Skipping Down The Sunset Strip

May 10, 1987|RUTH REICHL

The Sunset Strip has been a Hollywood hot spot for as long as anybody can remember. The stars have always come out here at night. Ciro's and the Mocambo are long gone, of course, but sprinkled in among the flashy new places on West Hollywood's venerable Strip--Spago, Le Dome, the astonishingly popular Chin Chin--are some seasoned restaurants that cling stubbornly to older ways, each offering a different perspective on the past.


Eric Blore, that quintessential butler, was the first person to order a drink at the Cock 'n Bull. It was April 21, 1937, at 4:02 in the afternoon.

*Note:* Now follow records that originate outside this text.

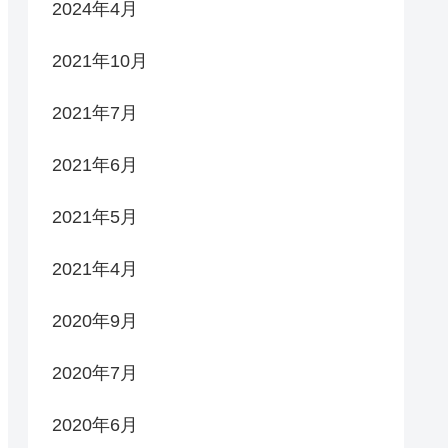
2024年4月
2021年10月
2021年7月
2021年6月
2021年5月
2021年4月
2020年9月
2020年7月
2020年6月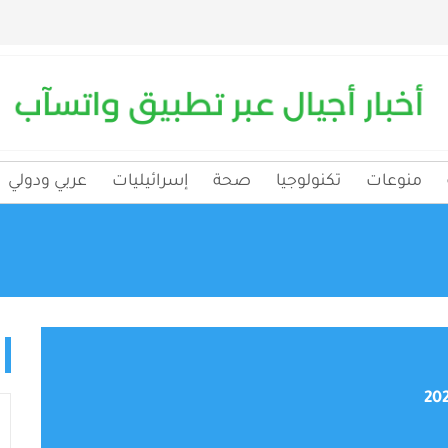
منوعات
تكنولوجيا
صحة
إسرائيليات
عربي ودولي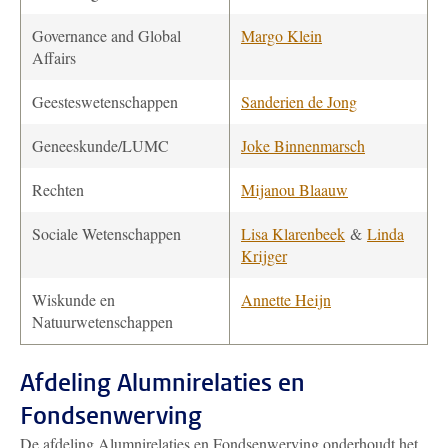
Governance and Global
Margo Klein
Affairs
Geesteswetenschappen
Sanderien de Jong
Geneeskunde/LUMC
Joke Binnenmarsch
Rechten
Mijanou Blaauw
Sociale Wetenschappen
Lisa Klarenbeek
&
Linda
Krijger
Wiskunde en
Annette Heijn
Natuurwetenschappen
Afdeling Alumnirelaties en
Fondsenwerving
De afdeling Alumnirelaties en Fondsenwerving onderhoudt het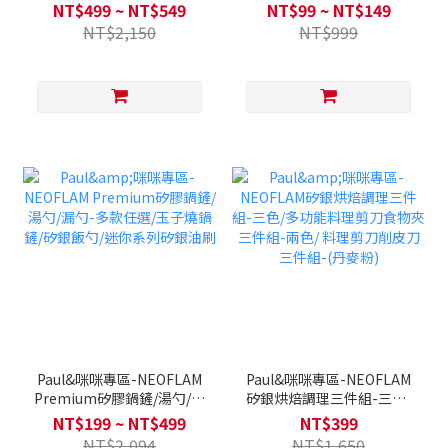
燙夾-五色
NT$499 ~ NT$549
NT$99 ~ NT$149
NT$2,150
NT$999
Paul&咪咪專區-NEOFLAM
Paul&咪咪專區-NEOFLAM
Premium矽膠鍋鏟/湯勺/漏
矽銀烘焙調理三件組-三色/
勺-多款任選/玉子燒鍋鏟/矽
多功能料理剪刀食物夾三件
NT$199 ~ NT$499
NT$399
銀飯勺/迷你系列矽銀油刷
組-兩色/ 料理剪刀削皮刀三
NT$2,094
NT$1,650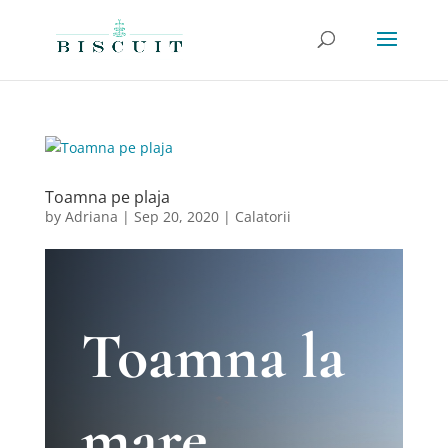
Toamna pe plaja
by
Adriana
|
Sep 20, 2020
|
Calatorii
Toamna la
mare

On the occasion of its 50th anniversary, the restaurant sent out little booklets reminding us that this has been a Hollywood hangout for as long as anybody can remember. F. Scott Fitzgerald used to drink here, and Sinclair Lewis and Somerset Maugham. So did just about everybody else who has ever been anybody in this town. But if their ghosts are anywhere around, they're hard to sense; this place is about as glitzy as your Aunt Tilly's parlor.

What it lacks in romance, however, it makes up in coziness. It's easy to see why so many people think of these many rambling rooms as a sort of home away from home, a reference point, a place that makes them feel good. The Cock 'n Bull could be anywhere in America, sitting proudly on Main Street. It's one of those American institutions that serves good drinks and lots of food to all comers.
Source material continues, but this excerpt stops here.